Last month CERN retooled so that the neutrinos could be produced in shorter bursts, only 3 billionths of a second long, making it easier to match neutrinos at Gran Sasso with neutrinos at CERN, and the experiment was briefly repeated. The neutrinos still arrived early, about 62 billionths of a second early, in good agreement with the original result and negating the possibility, the Opera team said, that the duration of the neutrino pulse had anything to do with the results.

A scientific paper, “Measurement of the neutrino velocity with the OPERA detector in the CNGS beam,” appears online as a preprint submitted on 17 November to the Journal of High Energy Physics. All three newspapers not only captured, but emphasized, this key point quoted from the very end of the paper:

In conclusion, despite the large significance of the measurement reported here and the robustness of the analysis, the potentially great impact of the result motivates the continuation of our studies in order to investigate possible still unknown systematic effects that could explain the observed anomaly. We deliberately do not attempt any theoretical or phenomenological interpretation of the results.

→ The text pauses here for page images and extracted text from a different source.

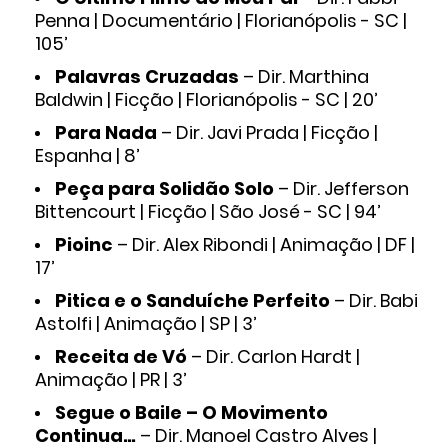
Penna | Documentário | Florianópolis - SC |
105’
Palavras Cruzadas
– Dir. Marthina
Baldwin | Ficção | Florianópolis - SC | 20’
Para Nada
– Dir. Javi Prada | Ficção |
Espanha | 8’
Peça para Solidão Solo
– Dir. Jefferson
Bittencourt | Ficção | São José - SC | 94’
Pioinc
– Dir. Alex Ribondi | Animação | DF |
17’
Pitica e o Sanduíche Perfeito
– Dir. Babi
Astolfi | Animação | SP | 3’
Receita de Vó
– Dir. Carlon Hardt |
Animação | PR | 3’
Segue o Baile – O Movimento
Continua…
– Dir. Manoel Castro Alves |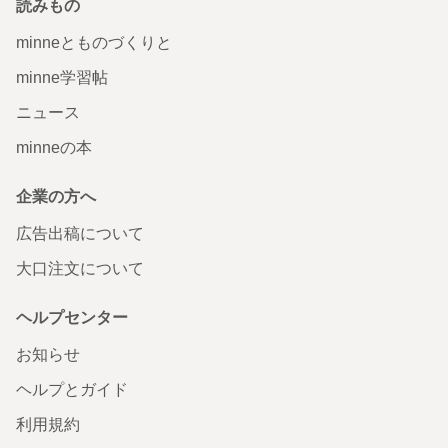
読みもの
minneとものづくりと
minne学習帖
ニュース
minneの本
企業の方へ
広告出稿について
大口注文について
ヘルプセンター
お知らせ
ヘルプとガイド
利用規約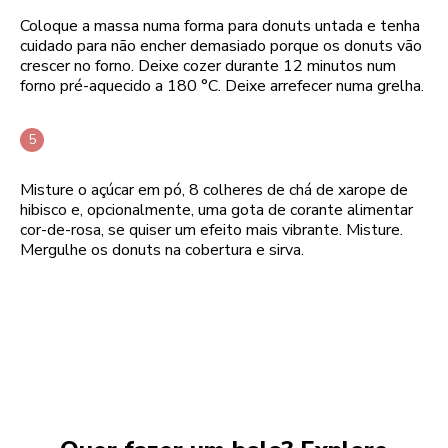
Coloque a massa numa forma para donuts untada e tenha
cuidado para não encher demasiado porque os donuts vão
crescer no forno. Deixe cozer durante 12 minutos num
forno pré-aquecido a 180 °C. Deixe arrefecer numa grelha.
Misture o açúcar em pó, 8 colheres de chá de xarope de
hibisco e, opcionalmente, uma gota de corante alimentar
cor-de-rosa, se quiser um efeito mais vibrante. Misture.
Mergulhe os donuts na cobertura e sirva.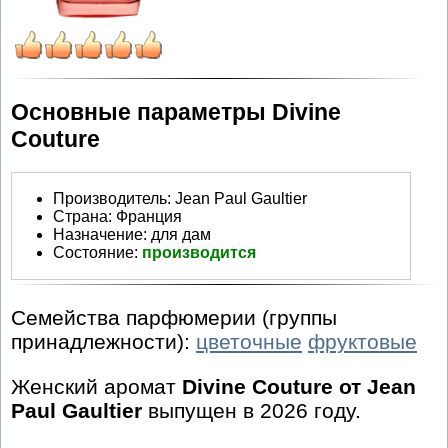
Основные параметры Divine
Couture
Производитель
:
Jean Paul Gaultier
Страна:
Франция
Назначение:
для дам
Состояние:
производится
Семейства парфюмерии (группы
принадлежности):
цветочные
фруктовые
Женский аромат
Divine Couture от Jean
Paul Gaultier
выпущен в 2026 году.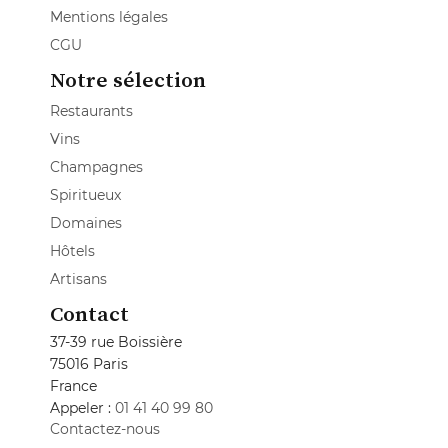
Mentions légales
CGU
Notre sélection
Restaurants
Vins
Champagnes
Spiritueux
Domaines
Hôtels
Artisans
Contact
37-39 rue Boissière
75016 Paris
France
Appeler :
01 41 40 99 80
Contactez-nous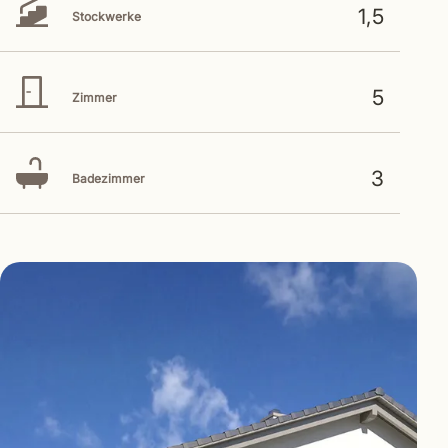
1,5
Stockwerke
5
Zimmer
3
Badezimmer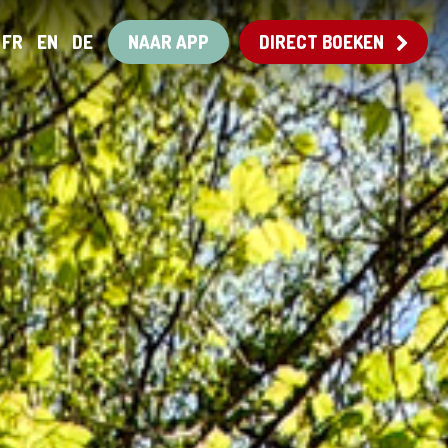
FR
EN
DE
NAAR APP
DIRECT BOEKEN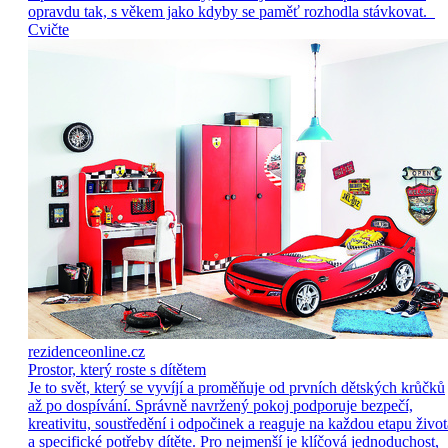
opravdu tak, s věkem jako kdyby se paměť rozhodla stávkovat.
Cvičte
rezidenceonline.cz
Prostor, který roste s dítětem
Je to svět, který se vyvíjí a proměňuje od prvních dětských krůčků
až po dospívání. Správně navržený pokoj podporuje bezpečí,
kreativitu, soustředění i odpočinek a reaguje na každou etapu život
a specifické potřeby dítěte. Pro nejmenší je klíčová jednoduchost,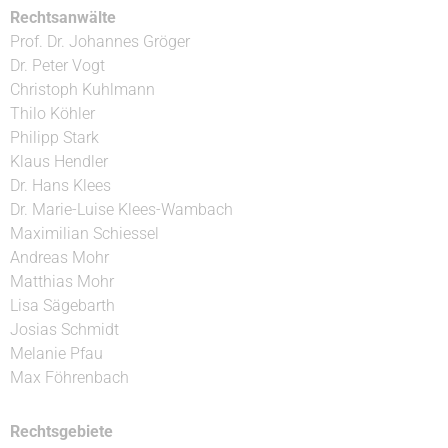
Rechtsanwälte
Prof. Dr. Johannes Gröger
Dr. Peter Vogt
Christoph Kuhlmann
Thilo Köhler
Philipp Stark
Klaus Hendler
Dr. Hans Klees
Dr. Marie-Luise Klees-Wambach
Maximilian Schiessel
Andreas Mohr
Matthias Mohr
Lisa Sägebarth
Josias Schmidt
Melanie Pfau
Max Föhrenbach
Rechtsgebiete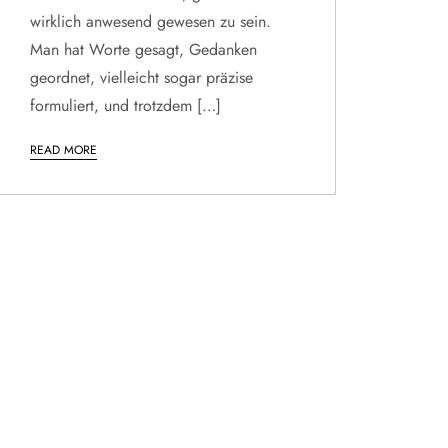
wirklich anwesend gewesen zu sein.
Man hat Worte gesagt, Gedanken
geordnet, vielleicht sogar präzise
formuliert, und trotzdem […]
READ MORE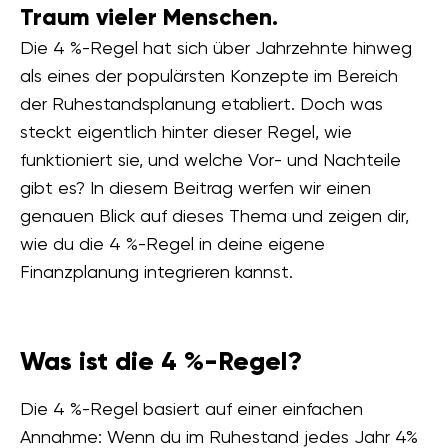
Traum vieler Menschen.
Die 4 %-Regel hat sich über Jahrzehnte hinweg
als eines der populärsten Konzepte im Bereich
der Ruhestandsplanung etabliert. Doch was
steckt eigentlich hinter dieser Regel, wie
funktioniert sie, und welche Vor- und Nachteile
gibt es? In diesem Beitrag werfen wir einen
genauen Blick auf dieses Thema und zeigen dir,
wie du die 4 %-Regel in deine eigene
Finanzplanung integrieren kannst.
Was ist die 4 %-Regel?
Die 4 %-Regel basiert auf einer einfachen
Annahme: Wenn du im Ruhestand jedes Jahr 4%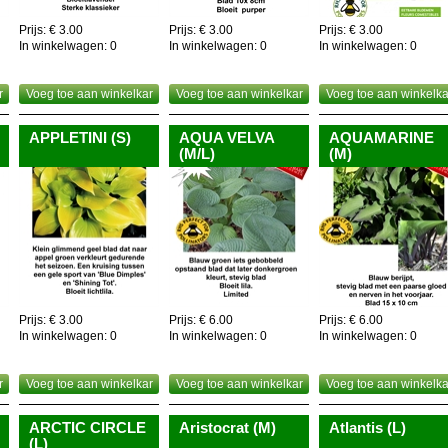
Prijs: € 3.00
Prijs: € 3.00
Prijs: € 3.00
In winkelwagen:
0
In winkelwagen:
0
In winkelwagen:
0
r
Voeg toe aan winkelkar
Voeg toe aan winkelkar
Voeg toe aan winkelka
APPLETINI (S)
AQUA VELVA
AQUAMARINE
(M/L)
(M)
Prijs: € 3.00
Prijs: € 6.00
Prijs: € 6.00
In winkelwagen:
0
In winkelwagen:
0
In winkelwagen:
0
r
Voeg toe aan winkelkar
Voeg toe aan winkelkar
Voeg toe aan winkelka
ARCTIC CIRCLE
Aristocrat (M)
Atlantis (L)
(L)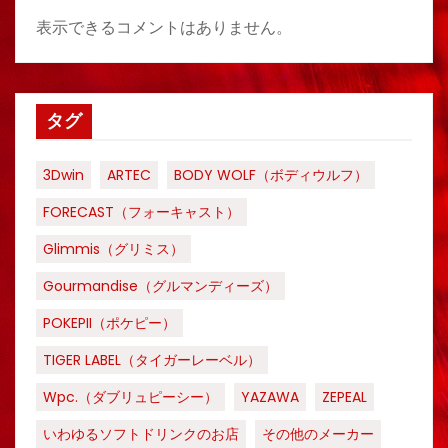
表示できるコメントはありません。
タグ
3Dwin
ARTEC
BODY WOLF（ボディウルフ）
FORECAST（フォーキャスト）
Glimmis（グリミス）
Gourmandise（グルマンディーズ）
POKEPII（ポケピー）
TIGER LABEL（タイガーレーベル）
Wpc.（ダブリュピーシー）
YAZAWA
ZEPEAL
いわゆるソフトドリンクのお店
その他のメーカー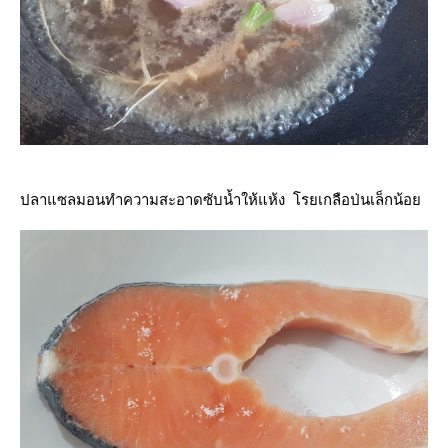
ปลาแซลมอนทำความสะอาดซับน้ำให้แห้ง โรยเกลือป่นเล็กน้อ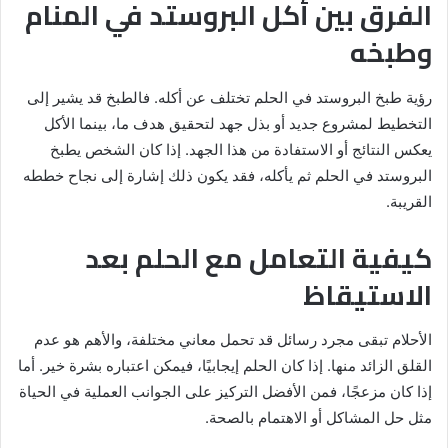
الفرق بين أكل البروستد في المنام
وطبخه
رؤية طبخ البروستد في الحلم تختلف عن أكله. فالطبخ قد يشير إلى
التخطيط لمشروع جديد أو بذل جهد لتحقيق هدف ما، بينما الأكل
يعكس النتائج أو الاستفادة من هذا الجهد. إذا كان الشخص يطبخ
البروستد في الحلم ثم يأكله، فقد يكون ذلك إشارة إلى نجاح خططه
القريبة.
كيفية التعامل مع الحلم بعد
الاستيقاظ
الأحلام تبقى مجرد رسائل قد تحمل معاني مختلفة، والأهم هو عدم
القلق الزائد منها. إذا كان الحلم إيجابيًا، فيمكن اعتباره بشرة خير. أما
إذا كان مزعجًا، فمن الأفضل التركيز على الجوانب العملية في الحياة
مثل حل المشاكل أو الاهتمام بالصحة.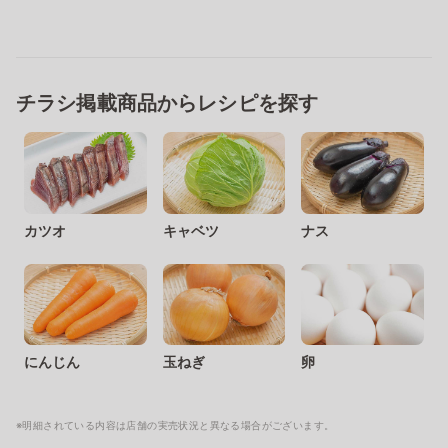
チラシ掲載商品からレシピを探す
カツオ
キャベツ
ナス
にんじん
玉ねぎ
卵
※明細されている内容は店舗の実売状況と異なる場合がございます。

But all of this measured, sober reporting doesn’t necessarily restrain headline writers from reaching for at least a little bit of hype. Here’s the headline from the Wall Street Journal: “Scientists rule out error in Einstein-busting experiment.”

Steven T. Corneliussen, a media analyst for the American Institute of Physics, monitors three national newspapers, the weeklies Nature and Science, and occasionally other publications. His reports to AIP are collected each Friday for “Science and the media.” He has published op-eds in the Washington Post and other newspapers, has written for NASA’s history program, and is a science writer at a particle-accelerator laboratory.